[Start of Attachment]
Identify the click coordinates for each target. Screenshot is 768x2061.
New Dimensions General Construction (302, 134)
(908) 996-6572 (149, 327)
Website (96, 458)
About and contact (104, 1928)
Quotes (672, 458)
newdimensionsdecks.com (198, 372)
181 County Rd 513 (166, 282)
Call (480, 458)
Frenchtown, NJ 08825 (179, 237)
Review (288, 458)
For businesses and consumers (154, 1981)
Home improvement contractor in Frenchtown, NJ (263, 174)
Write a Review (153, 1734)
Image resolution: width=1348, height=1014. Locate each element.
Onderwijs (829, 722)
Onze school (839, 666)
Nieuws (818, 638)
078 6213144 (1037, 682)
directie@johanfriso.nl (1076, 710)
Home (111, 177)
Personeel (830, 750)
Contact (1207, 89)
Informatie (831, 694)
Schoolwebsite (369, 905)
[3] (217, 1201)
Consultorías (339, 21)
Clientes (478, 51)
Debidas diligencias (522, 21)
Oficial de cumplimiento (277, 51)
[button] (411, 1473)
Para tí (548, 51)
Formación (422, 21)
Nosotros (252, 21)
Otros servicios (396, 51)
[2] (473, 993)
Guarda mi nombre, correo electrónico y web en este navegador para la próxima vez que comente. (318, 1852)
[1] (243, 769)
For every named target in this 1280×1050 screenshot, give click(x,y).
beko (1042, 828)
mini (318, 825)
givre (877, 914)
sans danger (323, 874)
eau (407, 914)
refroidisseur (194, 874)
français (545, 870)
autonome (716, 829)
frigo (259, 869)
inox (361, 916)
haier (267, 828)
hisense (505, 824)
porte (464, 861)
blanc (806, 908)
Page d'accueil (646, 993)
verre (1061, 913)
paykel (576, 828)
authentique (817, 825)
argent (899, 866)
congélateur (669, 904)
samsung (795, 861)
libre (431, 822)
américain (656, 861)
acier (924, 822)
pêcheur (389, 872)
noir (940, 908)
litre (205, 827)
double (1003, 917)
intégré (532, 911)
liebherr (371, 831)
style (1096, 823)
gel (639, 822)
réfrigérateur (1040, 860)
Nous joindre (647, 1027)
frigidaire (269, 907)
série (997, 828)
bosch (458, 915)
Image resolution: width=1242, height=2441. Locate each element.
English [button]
[End of Attachment]
§ **TO DO**
The records above need to be written out again. Keep them exact.

§ **SOLVED EXERCISE**
Identify the click coordinates for each target. Screenshot is 768x2061.
New Dimensions General Construction (302, 134)
(908) 996-6572 (149, 327)
Website (96, 458)
About and contact (104, 1928)
Quotes (672, 458)
newdimensionsdecks.com (198, 372)
181 County Rd 513 (166, 282)
Call (480, 458)
Frenchtown, NJ 08825 (179, 237)
Review (288, 458)
For businesses and consumers (154, 1981)
Home improvement contractor in Frenchtown, NJ (263, 174)
Write a Review (153, 1734)
Image resolution: width=1348, height=1014. Locate each element.
Onderwijs (829, 722)
Onze school (839, 666)
Nieuws (818, 638)
078 6213144 (1037, 682)
directie@johanfriso.nl (1076, 710)
Home (111, 177)
Personeel (830, 750)
Contact (1207, 89)
Informatie (831, 694)
Schoolwebsite (369, 905)
[3] (217, 1201)
Consultorías (339, 21)
Clientes (478, 51)
Debidas diligencias (522, 21)
Oficial de cumplimiento (277, 51)
[button] (411, 1473)
Para tí (548, 51)
Formación (422, 21)
Nosotros (252, 21)
Otros servicios (396, 51)
[2] (473, 993)
Guarda mi nombre, correo electrónico y web en este navegador para la próxima vez que comente. (318, 1852)
[1] (243, 769)
For every named target in this 1280×1050 screenshot, give click(x,y).
beko (1042, 828)
mini (318, 825)
givre (877, 914)
sans danger (323, 874)
eau (407, 914)
refroidisseur (194, 874)
français (545, 870)
autonome (716, 829)
frigo (259, 869)
inox (361, 916)
haier (267, 828)
hisense (505, 824)
porte (464, 861)
blanc (806, 908)
Page d'accueil (646, 993)
verre (1061, 913)
paykel (576, 828)
authentique (817, 825)
argent (899, 866)
congélateur (669, 904)
samsung (795, 861)
libre (431, 822)
américain (656, 861)
acier (924, 822)
pêcheur (389, 872)
noir (940, 908)
litre (205, 827)
double (1003, 917)
intégré (532, 911)
liebherr (371, 831)
style (1096, 823)
gel (639, 822)
réfrigérateur (1040, 860)
Nous joindre (647, 1027)
frigidaire (269, 907)
série (997, 828)
bosch (458, 915)
Image resolution: width=1242, height=2441. Locate each element.
English [button]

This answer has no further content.